---- Information supplied

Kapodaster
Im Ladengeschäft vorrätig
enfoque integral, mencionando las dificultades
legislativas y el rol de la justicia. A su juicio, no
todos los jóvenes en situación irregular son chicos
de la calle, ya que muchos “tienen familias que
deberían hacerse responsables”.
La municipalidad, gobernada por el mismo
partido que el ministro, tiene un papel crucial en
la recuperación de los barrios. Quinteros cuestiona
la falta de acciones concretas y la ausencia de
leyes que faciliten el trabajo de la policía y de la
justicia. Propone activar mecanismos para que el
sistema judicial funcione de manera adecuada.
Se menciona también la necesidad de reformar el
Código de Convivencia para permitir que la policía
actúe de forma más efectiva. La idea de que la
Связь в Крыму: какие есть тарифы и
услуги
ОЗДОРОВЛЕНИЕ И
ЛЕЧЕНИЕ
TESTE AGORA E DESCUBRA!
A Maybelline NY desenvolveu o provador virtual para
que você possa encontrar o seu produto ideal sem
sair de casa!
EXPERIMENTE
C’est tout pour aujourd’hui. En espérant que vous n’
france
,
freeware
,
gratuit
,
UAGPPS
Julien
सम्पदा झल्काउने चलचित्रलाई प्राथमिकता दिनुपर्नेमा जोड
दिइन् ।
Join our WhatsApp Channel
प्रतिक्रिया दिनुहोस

--------

Instructions for the task
Repeat the data word for word.

Reply
Kapodaster
Im Ladengeschäft vorrätig
enfoque integral, mencionando las dificultades
legislativas y el rol de la justicia. A su juicio, no
todos los jóvenes en situación irregular son chicos
de la calle, ya que muchos “tienen familias que
deberían hacerse responsables”.
La municipalidad, gobernada por el mismo
partido que el ministro, tiene un papel crucial en
la recuperación de los barrios. Quinteros cuestiona
la falta de acciones concretas y la ausencia de
leyes que faciliten el trabajo de la policía y de la
justicia. Propone activar mecanismos para que el
sistema judicial funcione de manera adecuada.
Se menciona también la necesidad de reformar el
Código de Convivencia para permitir que la policía
actúe de forma más efectiva. La idea de que la
Связь в Крыму: какие есть тарифы и
услуги
ОЗДОРОВЛЕНИЕ И
ЛЕЧЕНИЕ
TESTE AGORA E DESCUBRA!
A Maybelline NY desenvolveu o provador virtual para
que você possa encontrar o seu produto ideal sem
sair de casa!
EXPERIMENTE
C’est tout pour aujourd’hui. En espérant que vous n’
france
,
freeware
,
gratuit
,
UAGPPS
Julien
सम्पदा झल्काउने चलचित्रलाई प्राथमिकता दिनुपर्नेमा जोड
दिइन् ।
Join our WhatsApp Channel
प्रतिक्रिया दिनुहोस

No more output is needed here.